**Work request**
From the records below, determine the number of lines containing "element". Output that number alone.

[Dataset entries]
┏━━
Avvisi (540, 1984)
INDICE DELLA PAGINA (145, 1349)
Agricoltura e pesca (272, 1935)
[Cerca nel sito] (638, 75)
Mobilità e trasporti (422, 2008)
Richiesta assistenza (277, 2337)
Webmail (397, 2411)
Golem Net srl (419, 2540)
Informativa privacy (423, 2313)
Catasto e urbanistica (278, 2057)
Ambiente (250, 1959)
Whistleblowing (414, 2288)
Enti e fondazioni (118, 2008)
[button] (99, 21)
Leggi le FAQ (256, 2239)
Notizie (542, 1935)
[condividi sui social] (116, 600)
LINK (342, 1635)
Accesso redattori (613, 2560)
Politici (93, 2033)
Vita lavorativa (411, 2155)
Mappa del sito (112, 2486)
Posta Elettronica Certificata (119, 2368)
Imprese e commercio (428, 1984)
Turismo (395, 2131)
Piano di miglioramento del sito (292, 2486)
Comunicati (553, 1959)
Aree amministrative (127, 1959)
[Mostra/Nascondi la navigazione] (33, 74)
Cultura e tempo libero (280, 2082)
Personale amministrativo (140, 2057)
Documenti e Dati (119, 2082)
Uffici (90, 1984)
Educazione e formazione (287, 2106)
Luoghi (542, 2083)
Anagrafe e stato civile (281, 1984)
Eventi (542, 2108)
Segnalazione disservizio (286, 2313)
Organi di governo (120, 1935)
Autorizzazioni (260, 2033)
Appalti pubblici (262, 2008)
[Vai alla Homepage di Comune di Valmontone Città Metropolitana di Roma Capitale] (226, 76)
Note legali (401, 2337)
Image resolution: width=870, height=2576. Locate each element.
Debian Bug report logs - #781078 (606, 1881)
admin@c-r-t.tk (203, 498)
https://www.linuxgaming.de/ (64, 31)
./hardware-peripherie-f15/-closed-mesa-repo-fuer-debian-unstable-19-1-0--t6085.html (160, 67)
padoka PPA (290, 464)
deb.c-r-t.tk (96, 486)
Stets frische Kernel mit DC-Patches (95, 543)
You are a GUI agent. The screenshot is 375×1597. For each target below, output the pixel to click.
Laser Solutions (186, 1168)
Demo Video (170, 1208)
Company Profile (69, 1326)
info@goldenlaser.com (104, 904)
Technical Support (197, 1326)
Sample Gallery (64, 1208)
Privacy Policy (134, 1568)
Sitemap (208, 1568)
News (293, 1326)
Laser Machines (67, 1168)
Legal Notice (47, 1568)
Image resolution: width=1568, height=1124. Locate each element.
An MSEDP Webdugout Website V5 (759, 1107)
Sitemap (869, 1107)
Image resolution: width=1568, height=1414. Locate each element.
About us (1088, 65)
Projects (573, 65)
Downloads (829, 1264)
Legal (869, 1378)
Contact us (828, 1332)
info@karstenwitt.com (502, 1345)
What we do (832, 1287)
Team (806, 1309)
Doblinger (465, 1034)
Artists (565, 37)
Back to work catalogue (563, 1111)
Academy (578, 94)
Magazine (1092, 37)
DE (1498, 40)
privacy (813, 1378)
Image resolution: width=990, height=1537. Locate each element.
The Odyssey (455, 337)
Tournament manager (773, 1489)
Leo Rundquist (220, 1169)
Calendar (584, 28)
┗━━
**Output of the task**
4